PROVIDED MATERIAL:
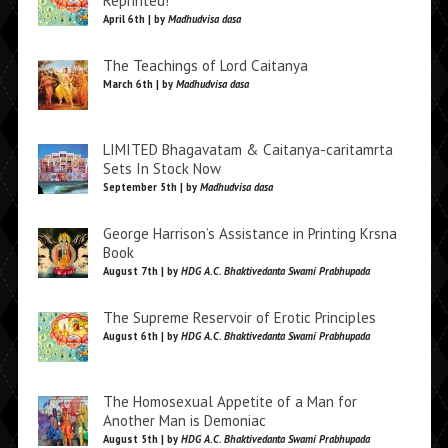
Reprinted!
April 6th | by
Madhudvisa dasa
The Teachings of Lord Caitanya
March 6th | by
Madhudvisa dasa
LIMITED Bhagavatam & Caitanya-caritamrta
Sets In Stock Now
September 5th | by
Madhudvisa dasa
George Harrison’s Assistance in Printing Krsna
Book
August 7th | by
HDG A.C. Bhaktivedanta Swami Prabhupada
The Supreme Reservoir of Erotic Principles
August 6th | by
HDG A.C. Bhaktivedanta Swami Prabhupada
The Homosexual Appetite of a Man for
Another Man is Demoniac
August 5th | by
HDG A.C. Bhaktivedanta Swami Prabhupada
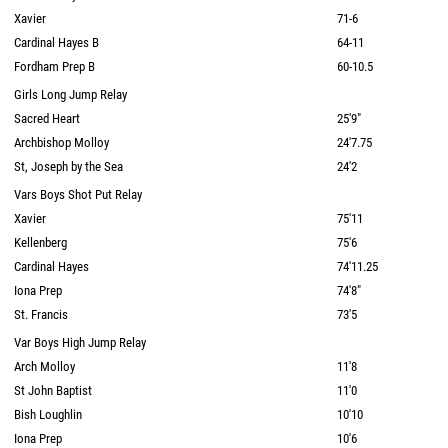
Xavier
71-6
Cardinal Hayes B
64-11
Fordham Prep B
60-10.5
Girls Long Jump Relay
Sacred Heart
25'9"
Archbishop Molloy
24'7.75
St, Joseph by the Sea
24'2
Vars Boys Shot Put Relay
Xavier
75'11
Kellenberg
75'6
Cardinal Hayes
74'11.25
Iona Prep
74'8"
St. Francis
73'5
Var Boys High Jump Relay
Arch Molloy
11'8
St John Baptist
11'0
Bish Loughlin
10'10
Iona Prep
10'6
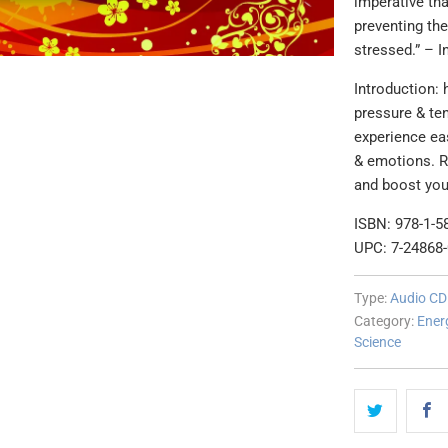
imperative tha
preventing th
stressed.” – I
Introduction: 
pressure & ten
experience ea
& emotions. Re
and boost you
ISBN: 978-1-5
UPC: 7-24868
Type:
Audio CD
Category:
Ener
Science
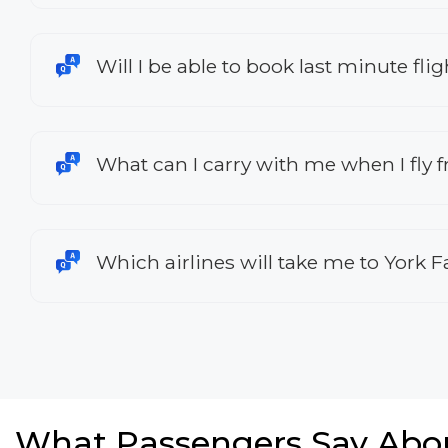
Will I be able to book last minute fli
What can I carry with me when I fly 
Which airlines will take me to York F
What Passengers Say Abo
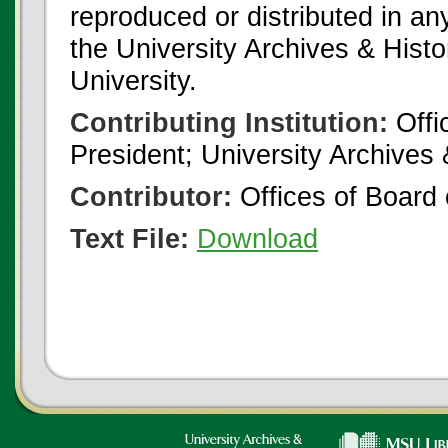
reproduced or distributed in an
the University Archives & Histo
University.
Contributing Institution:
Offi
President; University Archives
Contributor:
Offices of Board 
Text File:
Download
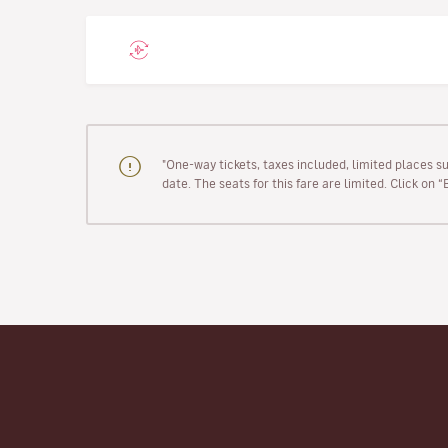
"One-way tickets, taxes included, limited places s
date. The seats for this fare are limited. Click on 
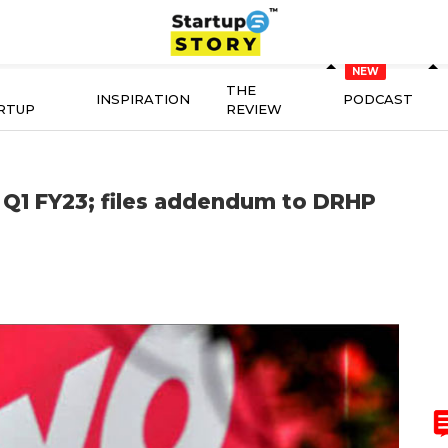
THE
INSPIRATION
PODCAST
RTUP
REVIEW
 Q1 FY23; files addendum to DRHP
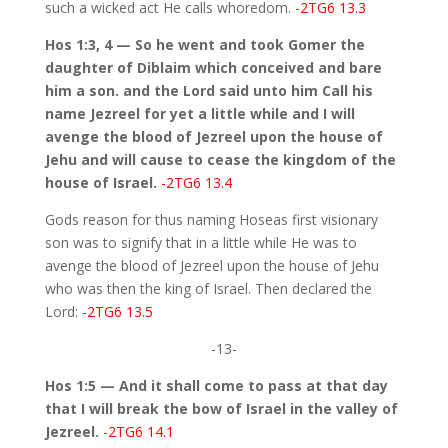
such a wicked act He calls whoredom.
-2TG6 13.3
Hos 1:3, 4 — So he went and took Gomer the
daughter of Diblaim which conceived and bare
him a son. and the Lord said unto him Call his
name Jezreel for yet a little while and I will
avenge the blood of Jezreel upon the house of
Jehu and will cause to cease the kingdom of the
house of Israel.
-2TG6 13.4
Gods reason for thus naming Hoseas first visionary
son was to signify that in a little while He was to
avenge the blood of Jezreel upon the house of Jehu
who was then the king of Israel. Then declared the
Lord:
-2TG6 13.5
-13-
Hos 1:5 — And it shall come to pass at that day
that I will break the bow of Israel in the valley of
Jezreel.
-2TG6 14.1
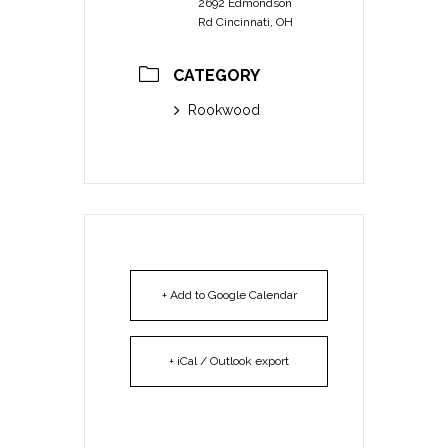
2692 Edmondson
Rd Cincinnati, OH
CATEGORY
Rookwood
+ Add to Google Calendar
+ iCal / Outlook export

WHAT IS EXPECTED:
Retype every entry exactly, but keep the pictures out of your copy.

YOUR SOLUTION:
Reprinted!
April 6th | by
Madhudvisa dasa
The Teachings of Lord Caitanya
March 6th | by
Madhudvisa dasa
LIMITED Bhagavatam & Caitanya-caritamrta
Sets In Stock Now
September 5th | by
Madhudvisa dasa
George Harrison’s Assistance in Printing Krsna
Book
August 7th | by
HDG A.C. Bhaktivedanta Swami Prabhupada
The Supreme Reservoir of Erotic Principles
August 6th | by
HDG A.C. Bhaktivedanta Swami Prabhupada
The Homosexual Appetite of a Man for
Another Man is Demoniac
August 5th | by
HDG A.C. Bhaktivedanta Swami Prabhupada
Xavier
71-6
Cardinal Hayes B
64-11
Fordham Prep B
60-10.5
Girls Long Jump Relay
Sacred Heart
25'9"
Archbishop Molloy
24'7.75
St, Joseph by the Sea
24'2
Vars Boys Shot Put Relay
Xavier
75'11
Kellenberg
75'6
Cardinal Hayes
74'11.25
Iona Prep
74'8"
St. Francis
73'5
Var Boys High Jump Relay
Arch Molloy
11'8
St John Baptist
11'0
Bish Loughlin
10'10
Iona Prep
10'6
imperative tha
preventing th
stressed.” – I
Introduction: 
pressure & ten
experience ea
& emotions. Re
and boost you
ISBN: 978-1-5
UPC: 7-24868
Type:
Audio CD
Category:
Ener
Science
Will I be able to book last minute fli
What can I carry with me when I fly 
Which airlines will take me to York F
What Passengers Say Abo
reproduced or distributed in an
the University Archives & Histo
University.
Contributing Institution:
Offi
President; University Archives
Contributor:
Offices of Board 
Text File:
Download
"One-way tickets, taxes included, limited places s
date. The seats for this fare are limited. Click on 
THE
INSPIRATION
PODCAST
RTUP
REVIEW
 Q1 FY23; files addendum to DRHP
such a wicked act He calls whoredom.
-2TG6 13.3
Hos 1:3, 4 — So he went and took Gomer the
daughter of Diblaim which conceived and bare
him a son. and the Lord said unto him Call his
name Jezreel for yet a little while and I will
avenge the blood of Jezreel upon the house of
Jehu and will cause to cease the kingdom of the
house of Israel.
-2TG6 13.4
Gods reason for thus naming Hoseas first visionary
son was to signify that in a little while He was to
avenge the blood of Jezreel upon the house of Jehu
who was then the king of Israel. Then declared the
Lord:
-2TG6 13.5
-13-
Hos 1:5 — And it shall come to pass at that day
that I will break the bow of Israel in the valley of
Jezreel.
-2TG6 14.1
2692 Edmondson
Rd Cincinnati, OH
CATEGORY
Rookwood
+ Add to Google Calendar
+ iCal / Outlook export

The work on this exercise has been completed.